Shauna, their only child, had been diagnosed with acute lymphoblastic leukaemia. ‘We had just got back and were actually moving [house] when we got the call from Starship. It was an awful fright. We just put down the boxes and our friends finished packing and moving for us,’ Kerry says.
Shauna has since had 13 months of cancer treatment and at the time of writing there was still 13 months to go. Because the chemotherapy has at times reduced her immunity to zero, she has not been able to start school. Family life is also complicated as Kerry’s mother, who lives in a flat behind the Manning home, has bronchiecstatis and is often sick with infections, requiring her to wear a mask or keep her distance from Shauna.
While even a cold could make Shauna very unwell, this year’s Auckland measles outbreak has made the prospect of sending the five-year-old to school too dangerous for Kerry and Niall.
‘Measles has been a real worry,’ Kerry says. ‘We can send a letter to all the parents of children in the class asking them to let the school know if their child is sick but with the measles outbreak at the moment we are not prepared to take the risk that she could be exposed.’
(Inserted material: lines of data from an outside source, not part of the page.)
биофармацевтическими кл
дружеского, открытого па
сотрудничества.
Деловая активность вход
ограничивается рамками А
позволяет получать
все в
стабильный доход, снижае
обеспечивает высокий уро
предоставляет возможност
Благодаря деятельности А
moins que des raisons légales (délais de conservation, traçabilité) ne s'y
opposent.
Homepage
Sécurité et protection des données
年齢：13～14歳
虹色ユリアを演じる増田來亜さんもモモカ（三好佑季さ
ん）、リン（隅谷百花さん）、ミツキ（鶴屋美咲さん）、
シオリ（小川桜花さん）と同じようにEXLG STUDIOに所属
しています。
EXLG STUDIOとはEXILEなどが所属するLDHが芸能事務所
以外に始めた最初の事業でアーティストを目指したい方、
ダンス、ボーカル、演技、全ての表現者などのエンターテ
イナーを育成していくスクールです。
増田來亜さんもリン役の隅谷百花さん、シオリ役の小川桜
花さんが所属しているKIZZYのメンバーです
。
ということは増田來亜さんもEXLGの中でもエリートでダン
Two teachers come to the Manning home three times a week and plans are being made for Shauna to start going to school for short spells at the beginning of Term 4, provided she has enough immunity. ‘Niall and I want her to go to school. We don’t want her in bubblewrap but without all of the children being immunised it is very difficult,’ Kerry says.
‘Even when she does get to school she won’t be able to take part in all school activities like swimming or travelling on a bus because of the risk of infection. I thought schools wouldn’t let children start unless they were immunised but it’s just not the case.’
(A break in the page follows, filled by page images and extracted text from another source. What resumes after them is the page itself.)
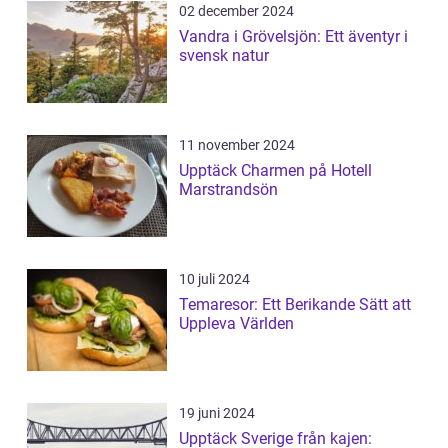
02 december 2024
Vandra i Grövelsjön: Ett äventyr i
svensk natur
11 november 2024
Upptäck Charmen på Hotell
Marstrandsön
10 juli 2024
Temaresor: Ett Berikande Sätt att
Uppleva Världen
19 juni 2024
Upptäck Sverige från kajen:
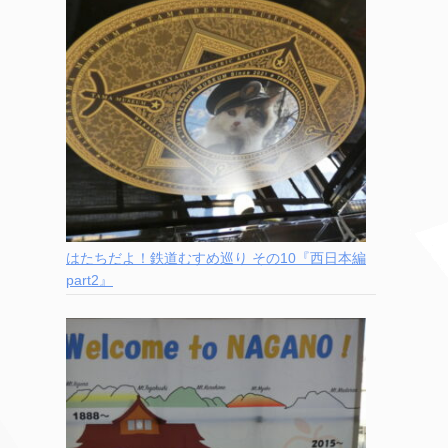
はたちだよ！鉄道むすめ巡り その10『西日本編
part2』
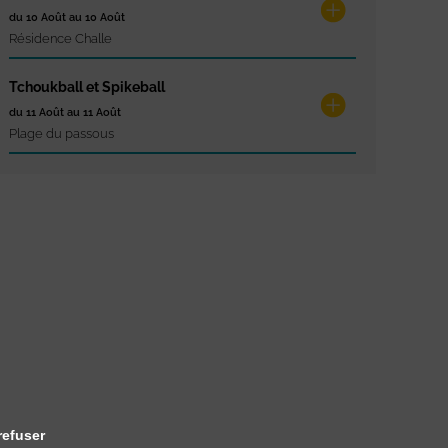
du 10 Août au 10 Août
Résidence Challe
Tchoukball et Spikeball
du 11 Août au 11 Août
Plage du passous
refuser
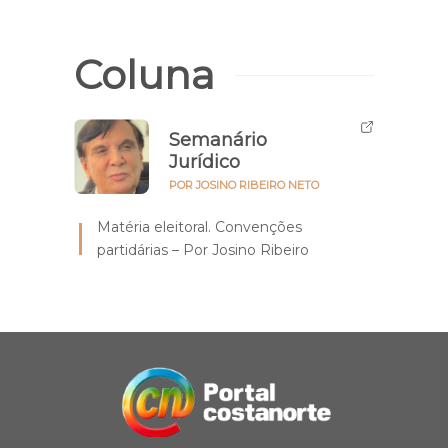
Coluna
Semanário
Jurídico
POR JOSINO RIBEIRO NETO
Matéria eleitoral. Convenções
partidárias – Por Josino Ribeiro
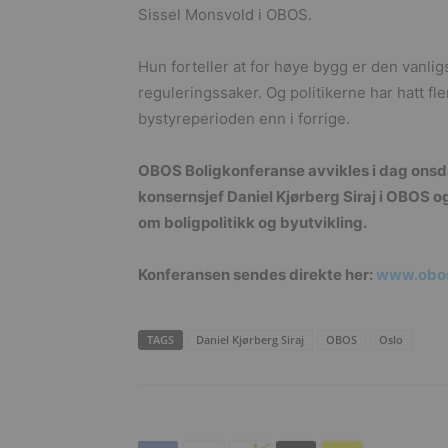
Sissel Monsvold i OBOS.
Hun forteller at for høye bygg er den vanlig
reguleringssaker. Og politikerne har hatt fl
bystyreperioden enn i forrige.
OBOS Boligkonferanse avvikles i dag onsda
konsernsjef Daniel Kjørberg Siraj i OBOS 
om boligpolitikk og byutvikling.
Konferansen sendes direkte her:
www.obos
TAGS
Daniel Kjørberg Siraj
OBOS
Oslo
Some ordinary activities such as visiting the supermarket and going to the movies with other children are also off the agenda for Shauna because of the risk of infection. ‘One of us has to stay home while the other gets the groceries and we take her to the movies when everyone else is at school,’ Kerry says.
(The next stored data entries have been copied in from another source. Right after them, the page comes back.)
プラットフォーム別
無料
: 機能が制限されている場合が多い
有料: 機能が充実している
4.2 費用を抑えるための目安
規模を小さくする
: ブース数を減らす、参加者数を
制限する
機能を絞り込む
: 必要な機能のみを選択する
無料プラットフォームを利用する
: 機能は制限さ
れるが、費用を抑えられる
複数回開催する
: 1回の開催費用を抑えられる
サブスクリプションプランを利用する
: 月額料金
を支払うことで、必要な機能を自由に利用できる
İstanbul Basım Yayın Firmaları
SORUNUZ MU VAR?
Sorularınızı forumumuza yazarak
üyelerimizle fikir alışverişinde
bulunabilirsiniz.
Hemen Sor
‘We have cancelled so many outings because people have been in contact with chicken pox or measles that we don’t tell Shauna if we are planning to go somewhere to stop her from being disappointed if we have to call it off.’
Thankfully the Mannings have friends and family that understand Shauna’s condition and Shauna has friends that come to play with her regularly. Her best friends Dylan and Meg are like members of the family and she even goes for sleepovers there. ‘We have also bought her a puppy that we take to the park,’ Kerry says.
The Mannings say they have got through one year and know they will get through another if they can keep Shauna away from any unwanted bugs. ‘She’s a strong wee girl. We’ve only had two extra stays in hospital. That is not a lot compared to other families we have met through clinic. The care that Shauna receives at Starship is fantastic but we really don’t want to see them unless it’s a clinic day.’